MOOCs to complement rather than replace face-to-face learning

Volume 9 Number 1 January 14 - February 11 2013

The voices of students have not been widely aired in conversations about university courses moving online. Carolyne Lee, a Senior Lecturer in the School of Culture and Communication, andRobert White, one of her students who has just completed the Master of Global Media Communication, reflect on the benefits and disadvantages of online courses, having sampled a few of the courses themselves.

Carolyne Lee: Massive Open Online Courses (MOOCs) won’t close down universities, but they will have a significant effect, especially on the quality of the student experience. 

The traditional tutorial provides a rich space in which to generate and share ideas, to collaborate in knowledge-building through engagement with course material. These real tutorials heighten inclusive learning and knowledge production, particularly in the humanities and creative disciplines where the quality of tutorial debate defines the quality of the learning, and therefore the whole degree. 

Robert White: In our post-graduate tutorials learning is achieved chiefly through collaborative methods: one student shares an idea, another extends it, the tutor responds, and so on: a kind of ‘organic’ learning process.

Carolyne Lee: ‘Inclusivity’ and ‘active engagement’ are more than buzzwords: they heighten students’ imaginations and emotional investment in learning – factors known to facilitate intellectual development – and imbue a sense of purpose.

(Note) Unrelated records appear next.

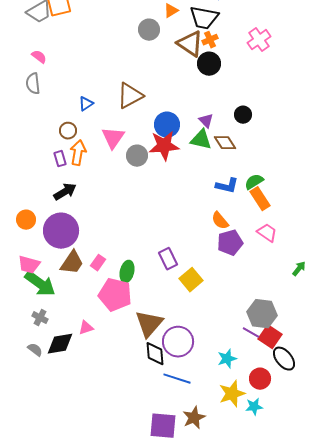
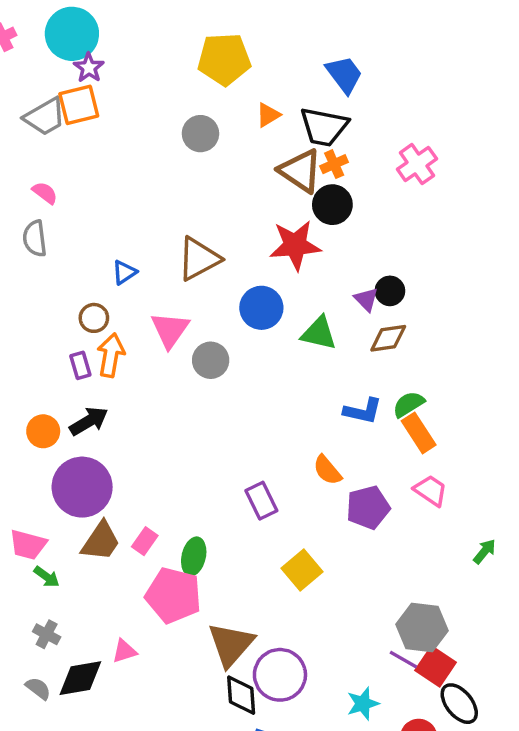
gray circle: (149, 30) -> (200, 134), moved
purple triangle: (206, 121) -> (366, 299), moved
brown diamond: (225, 143) -> (388, 338), moved, turned -65
red star: (164, 146) -> (295, 245), moved
orange circle: (26, 220) -> (43, 431), moved
orange semicircle: (220, 221) -> (327, 470), moved
purple rectangle: (168, 259) -> (261, 501), moved
green arrow: (40, 284) -> (47, 577), size x0.5

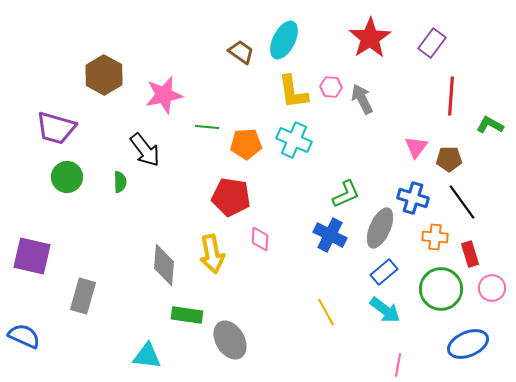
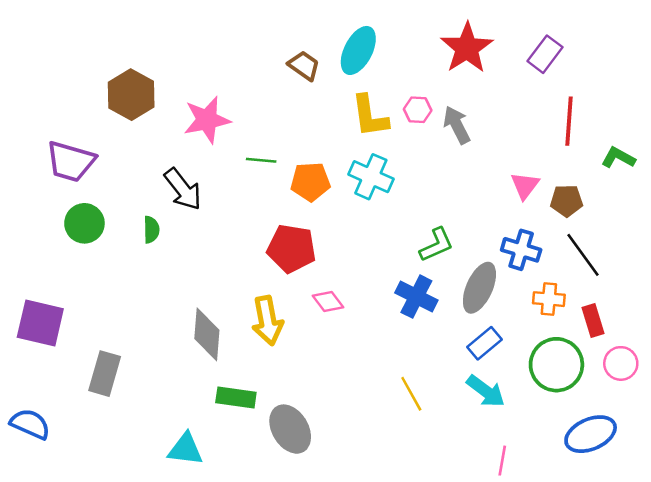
pink diamond: (260, 239) -> (328, 302), turned -40

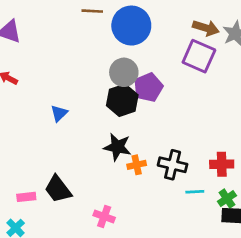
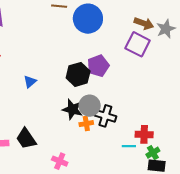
gray circle: (124, 72) -> (90, 106), moved
red cross: (222, 164) -> (144, 134), moved
black cross: (173, 165) -> (105, 116), moved

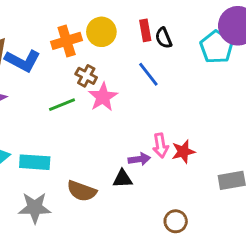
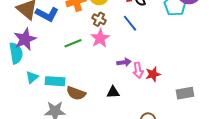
brown cross: (86, 76) -> (99, 19), moved
purple arrow: (139, 159) -> (124, 62), moved
brown semicircle: (82, 191) -> (76, 93), moved

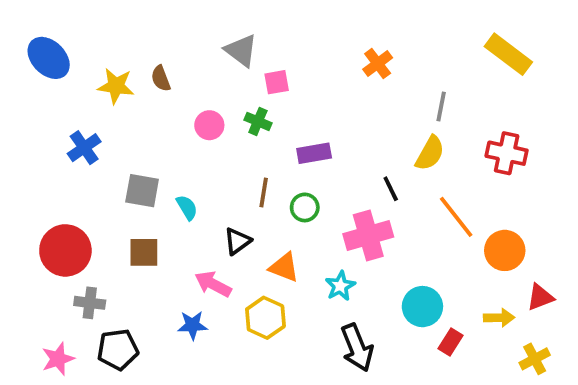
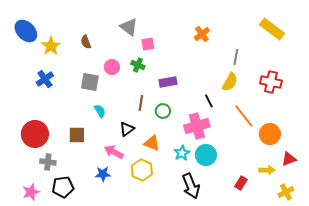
yellow star: (116, 86) -> (51, 46), moved, turned 30
gray square: (142, 191) -> (90, 82), moved
cyan circle: (422, 307) -> (206, 155), moved

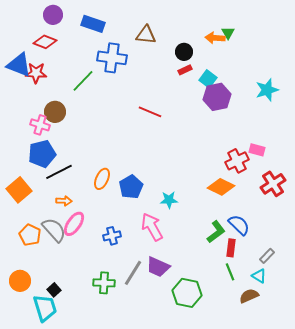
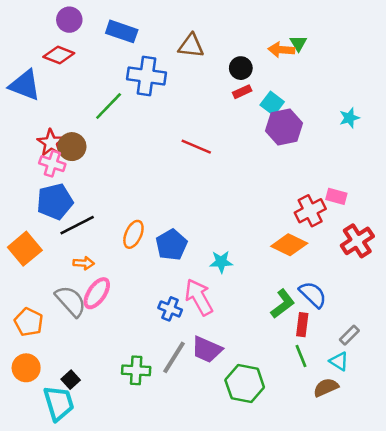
red star: (36, 73) -> (51, 143), moved, turned 30
cyan star: (267, 90) -> (349, 118), size x0.7
orange pentagon: (30, 235) -> (29, 322), moved
blue cross: (112, 236) -> (170, 309), moved, turned 36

Students feel a bond with course material if their voices are heard, and ideas explored. MOOCs, however, deliver course material in a programmed, linear manner. Online forums are complex, with interfaces often too confusing for active engagement; further, online courses preclude student participation in negotiating and exploring essential concepts. 

MOOCs providers promise improved interaction through social media. Currently, though, assessment is by multiple-choice questionnaires; complex questions create a perceived but frustrated need for personal explanation, and exclude the presentation of a nuanced idea or argument as enabled in tutorial presentations or essays marked by a tutor. 

Robert White: The best tutors are facilitators, overseeing and deftly directing tutorial discussions, and giving detailed feedback on written work. They can also ascertain whether a student is struggling, and provide targeted assistance in the form of extra consultation or specific resources.

Because of the lack of engagement with Coursera, I must admit to quickly losing motivation to do ‘homework’ and ‘attend’ classes, as it were. Indeed, like 90 per cent of online students, I dropped out. While the high drop-out rate may be attributed to negative experiences, it is also due to the contradiction between online study and students’ understanding of university life.

Carolyne Lee: The two major components of this understanding are the cost of participation, and the question of sociality. Because MOOCs are free, there is less motivation and pressure to complete a course; choosing not to ‘attend’ class doesn’t mean money is wasted, while not attending class at a traditional university is literally throwing money away. 

There is also the social element. In a real sense, being a student is an occupation for a given period. Involvement in on-campus experiences – seeing others studying, using the libraries, participating in students’ organisations – enables one to identify and understand oneself as a student. This in itself encourages students to continue with a course which may be challenging but will eventually bring the reward of an accredited, recognised degree and associated skills.

In future, higher education will undoubtedly entwine the online and offline, creating blended learning platforms. Universities can improve and complement their campus-based courses by going online: for example, by reducing the time and expense of delivering lectures to largely passive groups of students, a format long recognised as least effective for student learning. 

When lectures are online, students can access them at home, taking notes or breaks as required, freeing up more resources for small group-based, on-campus learning in which personal relationships and soft skills are built, the bedrock of deep learning. 

Soft skills such as teamwork, flexibility, leadership and critical thinking are prized attributes of students and of all rational individuals; these skills may eventually be in short supply if vital elements of real learning are not preserved.

Rigorous piloting and testing of blended learning platforms should be paramount. To achieve best practice in student participation, engagement and outcomes, universities and other educational institutions need to focus on the student experience.